Le signal global : l’open-weight a gagné la bataille du volume. Les modèles fermés restent leaders sur les tâches haute valeur (agents complexes, coding critique), mais le gros du trafic est parti vers des alternatives plus économiques pour le trafic à faible valeur ajoutée / mode éco.


1. Le leak de Claude Code — Le moteur de skills décortiqué

Le code source de Claude Code a fuité, puis Anthropic l’a rendu open-source. Ce qui est intéressant n’est pas le system prompt — c’est l’architecture du moteur de skills.

La distinction fondamentale : skill ≠ tool

Tool call  →  exécuter une action maintenant     (Read, Edit, Bash…)
Skill call →  charger une procédure dans le contexte  (/review, /security-review…)

Une skill n’est pas un outil bas niveau. C’est un prompt enrichi chargé dynamiquement. Après chargement, Claude reprend la boucle normale et appelle ensuite les vrais tools si la procédure le demande.

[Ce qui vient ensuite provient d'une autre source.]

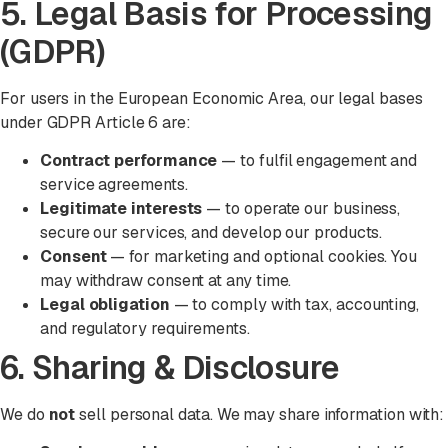
5. Legal Basis for Processing
(GDPR)
For users in the European Economic Area, our legal bases
under GDPR Article 6 are:
Contract performance
— to fulfil engagement and
service agreements.
Legitimate interests
— to operate our business,
secure our services, and develop our products.
Consent
— for marketing and optional cookies. You
may withdraw consent at any time.
Legal obligation
— to comply with tax, accounting,
and regulatory requirements.
6. Sharing & Disclosure
We do
not
sell personal data. We may share information with:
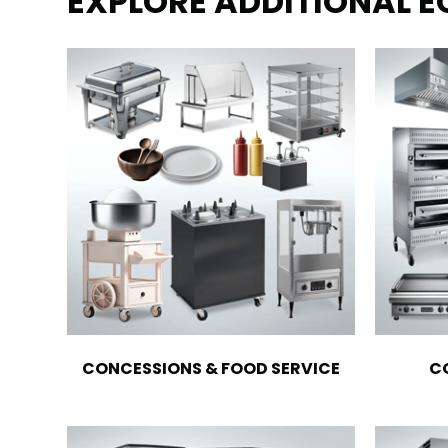
EXPLORE ADDITIONAL 
CONCESSIONS & FOOD SERVICE
C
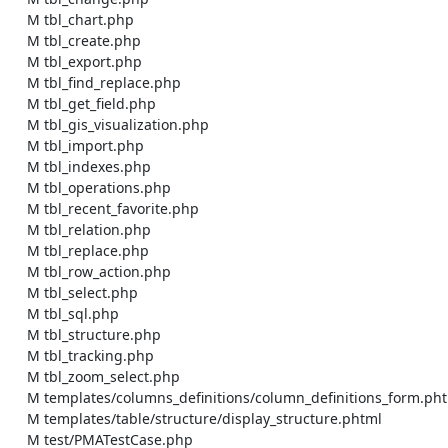
    M tbl_chart.php

    M tbl_create.php

    M tbl_export.php

    M tbl_find_replace.php

    M tbl_get_field.php

    M tbl_gis_visualization.php

    M tbl_import.php

    M tbl_indexes.php

    M tbl_operations.php

    M tbl_recent_favorite.php

    M tbl_relation.php

    M tbl_replace.php

    M tbl_row_action.php

    M tbl_select.php

    M tbl_sql.php

    M tbl_structure.php

    M tbl_tracking.php

    M tbl_zoom_select.php

    M templates/columns_definitions/column_definitions_form.phtml

    M templates/table/structure/display_structure.phtml

    M test/PMATestCase.php
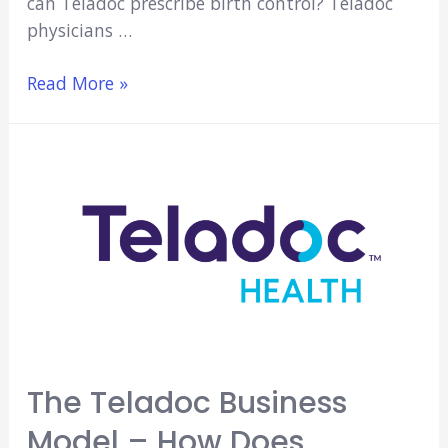
can Teladoc prescribe birth control? Teladoc
physicians …
Can
Read More »
Teladoc
Prescribe
Birth
Control?
(Explained!)
The Teladoc Business
Model – How Does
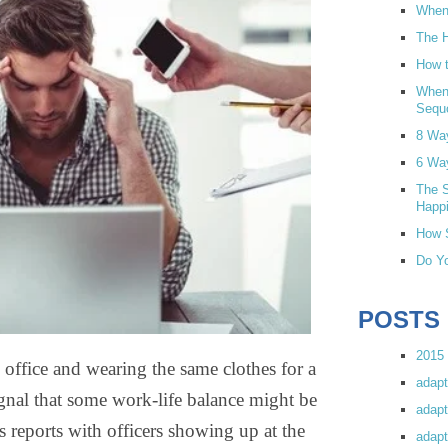
When 
The H
How t
When
Sequ
8 Wa
6 Wa
The S
Happi
How S
Do Yo
POSTS
2015 
ice and wearing the same clothes for a
adapt
gnal that some work-life balance might be
adapt
s reports with officers showing up at the
adapt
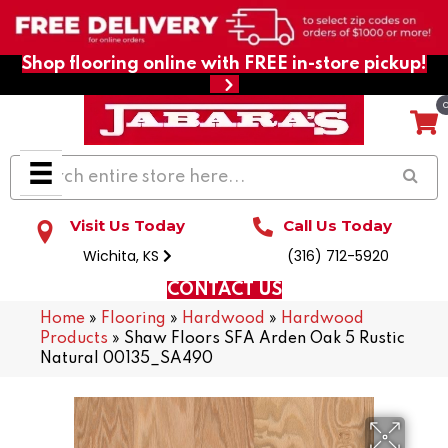
Shop flooring online with FREE in-store pickup!
Visit Us Today
Call Us Today
Wichita, KS
(316) 712-5920
CONTACT US
Home
»
Flooring
»
Hardwood
»
Hardwood
Products
»
Shaw Floors SFA Arden Oak 5 Rustic
Natural 00135_SA490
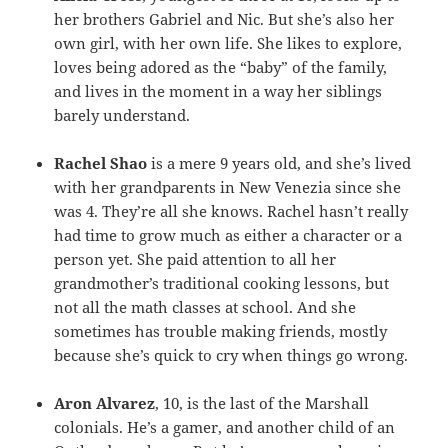
her brothers Gabriel and Nic. But she’s also her
own girl, with her own life. She likes to explore,
loves being adored as the “baby” of the family,
and lives in the moment in a way her siblings
barely understand.
Rachel Shao
is a mere 9 years old, and she’s lived
with her grandparents in New Venezia since she
was 4. They’re all she knows. Rachel hasn’t really
had time to grow much as either a character or a
person yet. She paid attention to all her
grandmother’s traditional cooking lessons, but
not all the math classes at school. And she
sometimes has trouble making friends, mostly
because she’s quick to cry when things go wrong.
Aron Alvarez
, 10, is the last of the Marshall
colonials. He’s a gamer, and another child of an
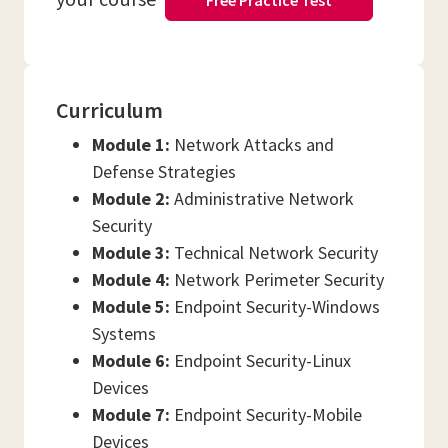
Free Practice Test
Curriculum
Module 1:
Network Attacks and
Defense Strategies
Module 2:
Administrative Network
Security
Module 3:
Technical Network Security
Module 4:
Network Perimeter Security
Module 5:
Endpoint Security-Windows
Systems
Module 6:
Endpoint Security-Linux
Devices
Module 7:
Endpoint Security-Mobile
Devices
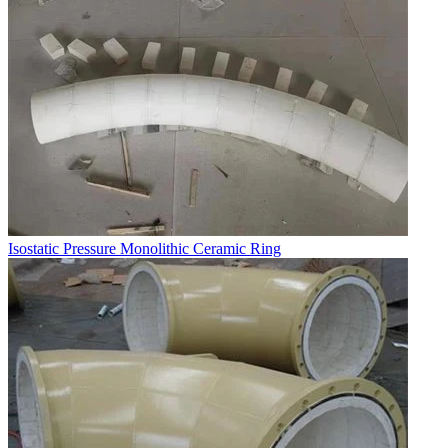
Isostatic Pressure Monolithic Ceramic Ring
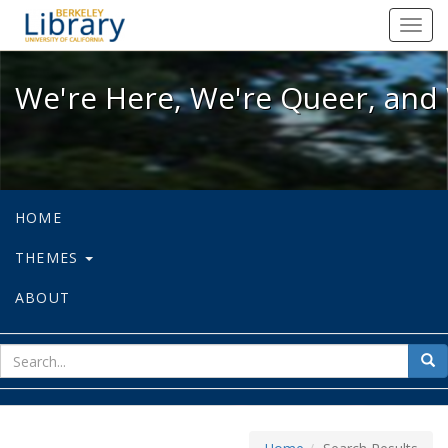
We're Here, We're Queer, and We're
Toggl
navig
We're Here, We're Queer, and 
HOME
THEMES
ABOUT
sear
Sea
for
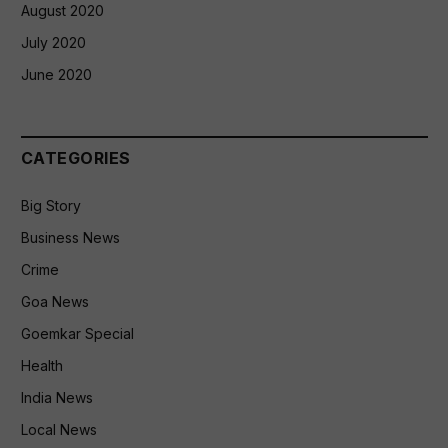
August 2020
July 2020
June 2020
CATEGORIES
Big Story
Business News
Crime
Goa News
Goemkar Special
Health
India News
Local News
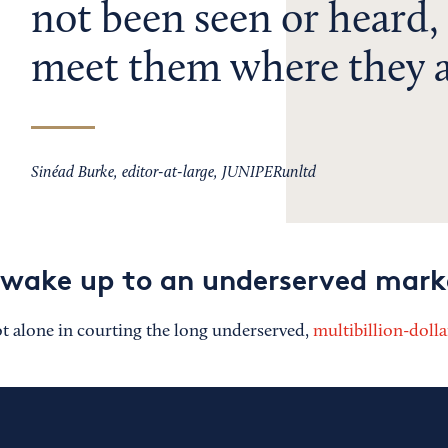
not been seen or heard,
meet them where they a
Sinéad Burke, editor-at-large, JUNIPERunltd
 wake up to an underserved mark
 alone in courting the long underserved,
multibillion-dolla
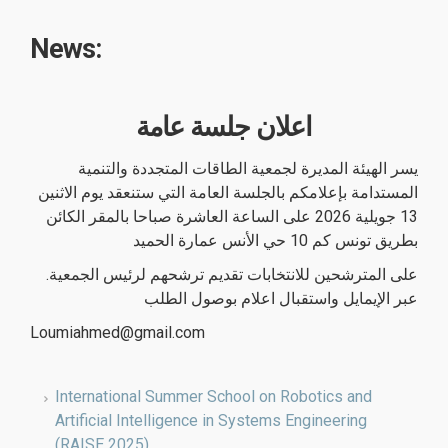
News:
اعلان جلسة عامة
يسر الهيئة المديرة لجمعية الطاقات المتجددة والتنمية
المستدامة بإعلامكم بالجلسة العامة التي ستنعقد يوم الاثنين
13 جويلية 2026 على الساعة العاشرة صباحا بالمقر الكائن
بطريق تونس كم 10 حي الأنس عمارة الحميد
.على المترشحين للانتخابات تقديم ترشحهم لرئيس الجمعية
عبر الإيمايل واستقبال اعلام بوصول الطلب
Loumiahmed@gmail.com
International Summer School on Robotics and
Artificial Intelligence in Systems Engineering
(RAISE 2025)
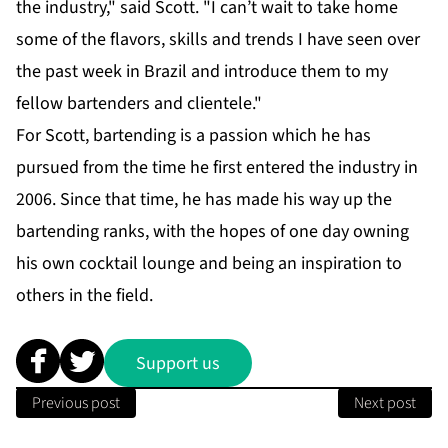
the industry," said Scott. "I can’t wait to take home
some of the flavors, skills and trends I have seen over
the past week in Brazil and introduce them to my
fellow bartenders and clientele."
For Scott, bartending is a passion which he has
pursued from the time he first entered the industry in
2006. Since that time, he has made his way up the
bartending ranks, with the hopes of one day owning
his own cocktail lounge and being an inspiration to
others in the field.
Support us
Previous post
Next post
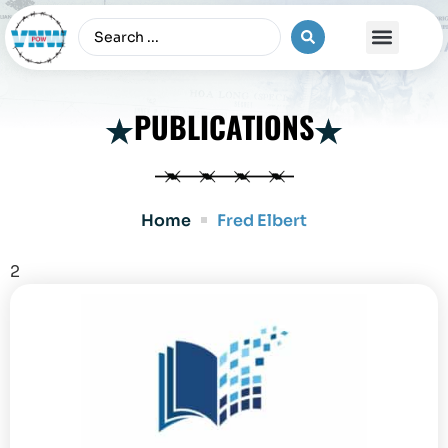
The Vietnam War
PUBLICATIONS
Home
Fred Elbert
2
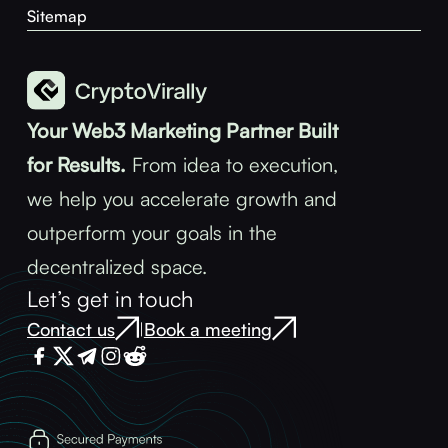
Sitemap
Your Web3 Marketing Partner Built
for Results.
From idea to execution,
we help you accelerate growth and
outperform your goals in the
decentralized space.
Let’s get in touch
Contact us
Book a meeting
|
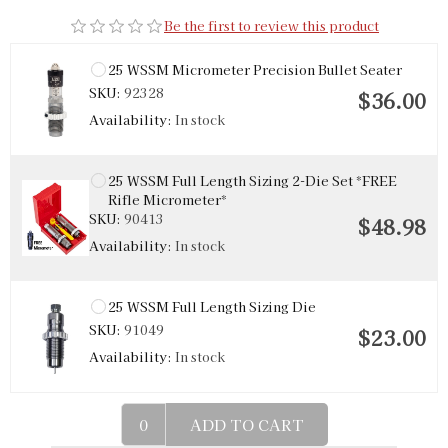
Be the first to review this product
25 WSSM Micrometer Precision Bullet Seater
SKU:
92328
$36.00
Availability:
In stock
25 WSSM Full Length Sizing 2-Die Set *FREE
Rifle Micrometer*
SKU:
90413
$48.98
Availability:
In stock
25 WSSM Full Length Sizing Die
SKU:
91049
$23.00
Availability:
In stock
ADD TO CART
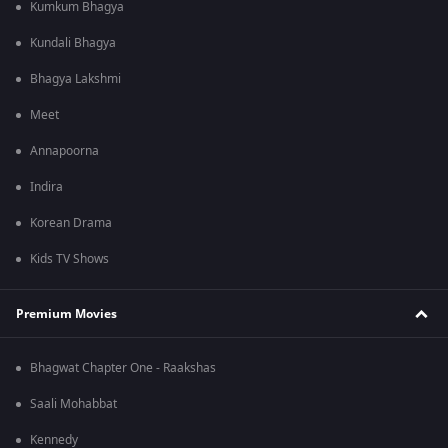
Kumkum Bhagya
Kundali Bhagya
Bhagya Lakshmi
Meet
Annapoorna
Indira
Korean Drama
Kids TV Shows
Premium Movies
Bhagwat Chapter One - Raakshas
Saali Mohabbat
Kennedy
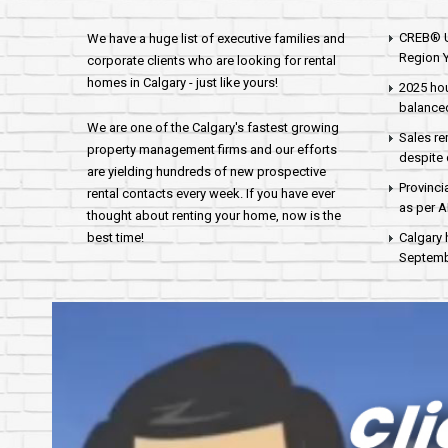
CREB® U
We have a huge list of executive families and
Region Y
corporate clients who are looking for rental
homes in Calgary - just like yours!
2025 hou
balance
We are one of the Calgary's fastest growing
Sales re
property management firms and our efforts
despite 
are yielding hundreds of new prospective
Provinci
rental contacts every week. If you have ever
as per 
thought about renting your home, now is the
best time!
Calgary 
Septembe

Le flux complet en 4 temps

① Découverte — loadSkillsDir.ts

Au démarrage, le loader lit les skills disponibles (managed, user, project, bundled, legacy). Chaque skill est un fichier SKILL.md avec un YAML qui contrôle son comportement :

disable-model-invocation: false   # le modèle peut-il l'invoquer seul ?
userInvocable: true                # accessible via /slash ?
context: fork                      # exécution dans un sous-agent ?
agent: ...                         # quel sous-agent ?
effort: high                       # niveau d'effort transmis au modèle

Chaque SKILL.md devient une commande de type prompt — pas exécutée tout de suite, juste rendue disponible.

② Filtre — getSkillToolCommands()

Toutes les commandes ne sont pas accessibles au modèle. getSkillToolCommands() filtre :

  • garde uniquement type === "prompt"
  • exclut celles marquées disableModelInvocation
  • inclut les sources /skills, bundled, legacy, plugin, MCP

Résultat : Claude voit une liste courte et filtrée, ~1 % de la fenêtre de contexte. Le contenu complet de chaque skill n’est chargé qu’à l’invocation — économie de contexte intentionnelle.

③ Déclenchement — décision du modèle, pas un if

L’activation d’une skill dépend de l’appel de SkillTool par le LLM : elle est soit impérative en utilisant /slash, soit déclenchée automatiquement si la skill est pertinente et disponible.

C’est une contrainte bloquante : si Claude reconnaît qu’une skill correspond, il doit émettre un tool_call vers SkillTool avant toute réponse.

④ Exécution — deux chemins

SkillTool.validateInput()
  normalise le nom → findCommand() → vérifie type + permissions
      ↓
  Permission check (deny → allow → auto-allow → ask)
      ↓
  Skill normale               Skill avec context: fork
       ↓                              ↓
processPromptSlashCommand()    executeForkedSkill()
       ↓                       (sous-agent séparé)
getPromptForCommand()
  remplace args + variables ${CLAUDE_SKILL_DIR}, ${CLAUDE_SESSION_ID}
  construit les messages finaux
       ↓
registerSkillHooks() + addInvokedSkill()
       ↓
return { newMessages, shouldQuery: true, allowedTools, command_permissions }

Le shouldQuery: true est la clé : la skill ne répond pas directement. Elle injecte de nouveaux messages/instructions et relance la boucle modèle. Claude est réinterrogé avec le contenu complet de la skill dans son contexte, puis appelle Read, Edit, Bash… selon les instructions reçues.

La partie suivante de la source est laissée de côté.